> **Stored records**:
__________________________________________________

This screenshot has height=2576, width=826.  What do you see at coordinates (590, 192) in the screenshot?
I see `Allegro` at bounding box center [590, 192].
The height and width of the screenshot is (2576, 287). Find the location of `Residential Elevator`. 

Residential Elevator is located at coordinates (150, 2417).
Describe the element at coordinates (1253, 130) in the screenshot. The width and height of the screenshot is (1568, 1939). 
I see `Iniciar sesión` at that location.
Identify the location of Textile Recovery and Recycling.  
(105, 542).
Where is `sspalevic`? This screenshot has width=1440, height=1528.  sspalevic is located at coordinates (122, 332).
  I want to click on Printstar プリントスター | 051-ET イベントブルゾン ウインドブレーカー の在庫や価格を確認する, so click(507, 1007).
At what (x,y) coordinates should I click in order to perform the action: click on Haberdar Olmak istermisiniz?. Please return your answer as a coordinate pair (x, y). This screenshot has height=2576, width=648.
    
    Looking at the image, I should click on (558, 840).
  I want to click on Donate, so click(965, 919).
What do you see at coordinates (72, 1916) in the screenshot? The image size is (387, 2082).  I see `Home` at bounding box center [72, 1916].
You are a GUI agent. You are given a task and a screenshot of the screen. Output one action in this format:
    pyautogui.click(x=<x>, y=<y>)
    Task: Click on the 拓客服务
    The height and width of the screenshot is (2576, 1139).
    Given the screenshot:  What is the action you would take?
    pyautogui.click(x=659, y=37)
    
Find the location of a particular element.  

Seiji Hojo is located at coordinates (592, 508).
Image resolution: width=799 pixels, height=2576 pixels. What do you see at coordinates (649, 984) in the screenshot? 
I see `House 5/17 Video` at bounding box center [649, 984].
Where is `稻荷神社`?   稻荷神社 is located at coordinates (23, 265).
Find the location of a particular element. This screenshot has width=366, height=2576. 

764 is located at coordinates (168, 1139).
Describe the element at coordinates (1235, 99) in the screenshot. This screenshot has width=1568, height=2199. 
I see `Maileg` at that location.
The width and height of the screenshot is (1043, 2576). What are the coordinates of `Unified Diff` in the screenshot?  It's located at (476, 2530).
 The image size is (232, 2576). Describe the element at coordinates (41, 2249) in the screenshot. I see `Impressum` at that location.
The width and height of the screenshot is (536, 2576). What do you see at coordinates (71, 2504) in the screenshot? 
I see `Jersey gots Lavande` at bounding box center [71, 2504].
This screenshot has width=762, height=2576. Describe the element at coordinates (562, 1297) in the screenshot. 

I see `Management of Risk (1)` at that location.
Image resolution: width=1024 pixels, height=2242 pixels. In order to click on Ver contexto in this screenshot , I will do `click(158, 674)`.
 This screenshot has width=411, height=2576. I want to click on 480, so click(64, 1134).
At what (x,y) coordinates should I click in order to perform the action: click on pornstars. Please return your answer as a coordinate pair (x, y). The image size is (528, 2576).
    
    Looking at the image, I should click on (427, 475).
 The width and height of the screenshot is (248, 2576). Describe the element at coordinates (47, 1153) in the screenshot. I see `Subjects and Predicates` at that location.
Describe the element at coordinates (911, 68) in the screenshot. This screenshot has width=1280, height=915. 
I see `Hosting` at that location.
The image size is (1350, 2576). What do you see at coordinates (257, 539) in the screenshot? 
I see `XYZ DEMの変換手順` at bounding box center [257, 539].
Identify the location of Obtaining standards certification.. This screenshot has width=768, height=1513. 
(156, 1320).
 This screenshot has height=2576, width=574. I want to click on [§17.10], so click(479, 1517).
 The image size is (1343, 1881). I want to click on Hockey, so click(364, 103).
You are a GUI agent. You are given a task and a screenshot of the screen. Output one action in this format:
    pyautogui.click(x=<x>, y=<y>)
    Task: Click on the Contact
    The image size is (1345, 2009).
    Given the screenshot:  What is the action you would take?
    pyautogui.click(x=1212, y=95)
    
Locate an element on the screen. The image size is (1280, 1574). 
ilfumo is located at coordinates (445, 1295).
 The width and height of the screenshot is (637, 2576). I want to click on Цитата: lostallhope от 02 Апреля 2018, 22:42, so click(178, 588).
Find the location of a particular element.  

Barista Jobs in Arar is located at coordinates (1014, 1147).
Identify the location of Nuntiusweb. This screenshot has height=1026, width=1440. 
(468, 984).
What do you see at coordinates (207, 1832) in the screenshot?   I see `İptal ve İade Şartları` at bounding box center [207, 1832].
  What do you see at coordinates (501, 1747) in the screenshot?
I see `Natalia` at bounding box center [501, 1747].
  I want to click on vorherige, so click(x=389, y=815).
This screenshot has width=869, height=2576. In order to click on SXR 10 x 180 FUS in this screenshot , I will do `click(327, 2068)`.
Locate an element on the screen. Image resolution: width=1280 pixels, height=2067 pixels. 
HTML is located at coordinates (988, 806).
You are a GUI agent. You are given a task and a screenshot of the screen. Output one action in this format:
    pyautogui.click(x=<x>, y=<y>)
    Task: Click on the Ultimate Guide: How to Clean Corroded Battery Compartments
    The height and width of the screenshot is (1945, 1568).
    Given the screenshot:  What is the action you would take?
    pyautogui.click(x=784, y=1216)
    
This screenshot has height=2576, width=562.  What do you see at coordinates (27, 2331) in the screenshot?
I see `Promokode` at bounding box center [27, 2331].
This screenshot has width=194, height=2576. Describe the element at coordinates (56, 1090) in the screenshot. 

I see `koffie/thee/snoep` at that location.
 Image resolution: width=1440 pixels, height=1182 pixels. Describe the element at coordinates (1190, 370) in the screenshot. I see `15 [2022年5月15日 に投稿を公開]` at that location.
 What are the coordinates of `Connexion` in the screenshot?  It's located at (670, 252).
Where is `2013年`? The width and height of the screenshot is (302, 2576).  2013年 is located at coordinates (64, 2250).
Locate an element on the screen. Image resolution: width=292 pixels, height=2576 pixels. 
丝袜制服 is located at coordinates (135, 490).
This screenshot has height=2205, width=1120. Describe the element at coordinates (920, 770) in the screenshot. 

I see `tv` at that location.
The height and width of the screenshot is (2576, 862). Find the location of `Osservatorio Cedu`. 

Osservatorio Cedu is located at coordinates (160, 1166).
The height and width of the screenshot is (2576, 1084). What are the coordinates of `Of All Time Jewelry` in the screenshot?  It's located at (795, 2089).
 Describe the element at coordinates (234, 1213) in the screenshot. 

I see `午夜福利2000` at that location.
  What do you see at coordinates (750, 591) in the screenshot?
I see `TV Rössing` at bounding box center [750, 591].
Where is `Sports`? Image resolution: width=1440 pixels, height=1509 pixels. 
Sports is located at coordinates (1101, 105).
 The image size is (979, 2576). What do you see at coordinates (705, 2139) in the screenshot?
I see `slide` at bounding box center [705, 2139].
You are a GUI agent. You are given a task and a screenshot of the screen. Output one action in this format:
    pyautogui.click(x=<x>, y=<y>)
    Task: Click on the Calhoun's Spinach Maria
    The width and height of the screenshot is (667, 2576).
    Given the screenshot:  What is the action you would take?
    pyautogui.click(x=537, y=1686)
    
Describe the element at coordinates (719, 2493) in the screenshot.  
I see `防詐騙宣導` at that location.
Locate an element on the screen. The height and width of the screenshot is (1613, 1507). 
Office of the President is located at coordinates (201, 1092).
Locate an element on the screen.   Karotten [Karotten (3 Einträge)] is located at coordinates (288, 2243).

__________________________________________________

> **PROBLEM**:
The records above should be repeated exactly. Print them all.

> **EXERCISE RESULT**:
This screenshot has height=2576, width=826.  What do you see at coordinates (590, 192) in the screenshot?
I see `Allegro` at bounding box center [590, 192].
The height and width of the screenshot is (2576, 287). Find the location of `Residential Elevator`. 

Residential Elevator is located at coordinates (150, 2417).
Describe the element at coordinates (1253, 130) in the screenshot. The width and height of the screenshot is (1568, 1939). 
I see `Iniciar sesión` at that location.
Identify the location of Textile Recovery and Recycling.  
(105, 542).
Where is `sspalevic`? This screenshot has width=1440, height=1528.  sspalevic is located at coordinates (122, 332).
  I want to click on Printstar プリントスター | 051-ET イベントブルゾン ウインドブレーカー の在庫や価格を確認する, so click(507, 1007).
At what (x,y) coordinates should I click in order to perform the action: click on Haberdar Olmak istermisiniz?. Please return your answer as a coordinate pair (x, y). This screenshot has height=2576, width=648.
    
    Looking at the image, I should click on (558, 840).
  I want to click on Donate, so click(965, 919).
What do you see at coordinates (72, 1916) in the screenshot? The image size is (387, 2082).  I see `Home` at bounding box center [72, 1916].
You are a GUI agent. You are given a task and a screenshot of the screen. Output one action in this format:
    pyautogui.click(x=<x>, y=<y>)
    Task: Click on the 拓客服务
    The height and width of the screenshot is (2576, 1139).
    Given the screenshot:  What is the action you would take?
    pyautogui.click(x=659, y=37)
    
Find the location of a particular element.  

Seiji Hojo is located at coordinates (592, 508).
Image resolution: width=799 pixels, height=2576 pixels. What do you see at coordinates (649, 984) in the screenshot? 
I see `House 5/17 Video` at bounding box center [649, 984].
Where is `稻荷神社`?   稻荷神社 is located at coordinates (23, 265).
Find the location of a particular element. This screenshot has width=366, height=2576. 

764 is located at coordinates (168, 1139).
Describe the element at coordinates (1235, 99) in the screenshot. This screenshot has width=1568, height=2199. 
I see `Maileg` at that location.
The width and height of the screenshot is (1043, 2576). What are the coordinates of `Unified Diff` in the screenshot?  It's located at (476, 2530).
 The image size is (232, 2576). Describe the element at coordinates (41, 2249) in the screenshot. I see `Impressum` at that location.
The width and height of the screenshot is (536, 2576). What do you see at coordinates (71, 2504) in the screenshot? 
I see `Jersey gots Lavande` at bounding box center [71, 2504].
This screenshot has width=762, height=2576. Describe the element at coordinates (562, 1297) in the screenshot. 

I see `Management of Risk (1)` at that location.
Image resolution: width=1024 pixels, height=2242 pixels. In order to click on Ver contexto in this screenshot , I will do `click(158, 674)`.
 This screenshot has width=411, height=2576. I want to click on 480, so click(64, 1134).
At what (x,y) coordinates should I click in order to perform the action: click on pornstars. Please return your answer as a coordinate pair (x, y). The image size is (528, 2576).
    
    Looking at the image, I should click on (427, 475).
 The width and height of the screenshot is (248, 2576). Describe the element at coordinates (47, 1153) in the screenshot. I see `Subjects and Predicates` at that location.
Describe the element at coordinates (911, 68) in the screenshot. This screenshot has width=1280, height=915. 
I see `Hosting` at that location.
The image size is (1350, 2576). What do you see at coordinates (257, 539) in the screenshot? 
I see `XYZ DEMの変換手順` at bounding box center [257, 539].
Identify the location of Obtaining standards certification.. This screenshot has width=768, height=1513. 
(156, 1320).
 This screenshot has height=2576, width=574. I want to click on [§17.10], so click(479, 1517).
 The image size is (1343, 1881). I want to click on Hockey, so click(364, 103).
You are a GUI agent. You are given a task and a screenshot of the screen. Output one action in this format:
    pyautogui.click(x=<x>, y=<y>)
    Task: Click on the Contact
    The image size is (1345, 2009).
    Given the screenshot:  What is the action you would take?
    pyautogui.click(x=1212, y=95)
    
Locate an element on the screen. The image size is (1280, 1574). 
ilfumo is located at coordinates (445, 1295).
 The width and height of the screenshot is (637, 2576). I want to click on Цитата: lostallhope от 02 Апреля 2018, 22:42, so click(178, 588).
Find the location of a particular element.  

Barista Jobs in Arar is located at coordinates (1014, 1147).
Identify the location of Nuntiusweb. This screenshot has height=1026, width=1440. 
(468, 984).
What do you see at coordinates (207, 1832) in the screenshot?   I see `İptal ve İade Şartları` at bounding box center [207, 1832].
  What do you see at coordinates (501, 1747) in the screenshot?
I see `Natalia` at bounding box center [501, 1747].
  I want to click on vorherige, so click(x=389, y=815).
This screenshot has width=869, height=2576. In order to click on SXR 10 x 180 FUS in this screenshot , I will do `click(327, 2068)`.
Locate an element on the screen. Image resolution: width=1280 pixels, height=2067 pixels. 
HTML is located at coordinates (988, 806).
You are a GUI agent. You are given a task and a screenshot of the screen. Output one action in this format:
    pyautogui.click(x=<x>, y=<y>)
    Task: Click on the Ultimate Guide: How to Clean Corroded Battery Compartments
    The height and width of the screenshot is (1945, 1568).
    Given the screenshot:  What is the action you would take?
    pyautogui.click(x=784, y=1216)
    
This screenshot has height=2576, width=562.  What do you see at coordinates (27, 2331) in the screenshot?
I see `Promokode` at bounding box center [27, 2331].
This screenshot has width=194, height=2576. Describe the element at coordinates (56, 1090) in the screenshot. 

I see `koffie/thee/snoep` at that location.
 Image resolution: width=1440 pixels, height=1182 pixels. Describe the element at coordinates (1190, 370) in the screenshot. I see `15 [2022年5月15日 に投稿を公開]` at that location.
 What are the coordinates of `Connexion` in the screenshot?  It's located at (670, 252).
Where is `2013年`? The width and height of the screenshot is (302, 2576).  2013年 is located at coordinates (64, 2250).
Locate an element on the screen. Image resolution: width=292 pixels, height=2576 pixels. 
丝袜制服 is located at coordinates (135, 490).
This screenshot has height=2205, width=1120. Describe the element at coordinates (920, 770) in the screenshot. 

I see `tv` at that location.
The height and width of the screenshot is (2576, 862). Find the location of `Osservatorio Cedu`. 

Osservatorio Cedu is located at coordinates (160, 1166).
The height and width of the screenshot is (2576, 1084). What are the coordinates of `Of All Time Jewelry` in the screenshot?  It's located at (795, 2089).
 Describe the element at coordinates (234, 1213) in the screenshot. 

I see `午夜福利2000` at that location.
  What do you see at coordinates (750, 591) in the screenshot?
I see `TV Rössing` at bounding box center [750, 591].
Where is `Sports`? Image resolution: width=1440 pixels, height=1509 pixels. 
Sports is located at coordinates (1101, 105).
 The image size is (979, 2576). What do you see at coordinates (705, 2139) in the screenshot?
I see `slide` at bounding box center [705, 2139].
You are a GUI agent. You are given a task and a screenshot of the screen. Output one action in this format:
    pyautogui.click(x=<x>, y=<y>)
    Task: Click on the Calhoun's Spinach Maria
    The width and height of the screenshot is (667, 2576).
    Given the screenshot:  What is the action you would take?
    pyautogui.click(x=537, y=1686)
    
Describe the element at coordinates (719, 2493) in the screenshot.  
I see `防詐騙宣導` at that location.
Locate an element on the screen. The height and width of the screenshot is (1613, 1507). 
Office of the President is located at coordinates (201, 1092).
Locate an element on the screen.   Karotten [Karotten (3 Einträge)] is located at coordinates (288, 2243).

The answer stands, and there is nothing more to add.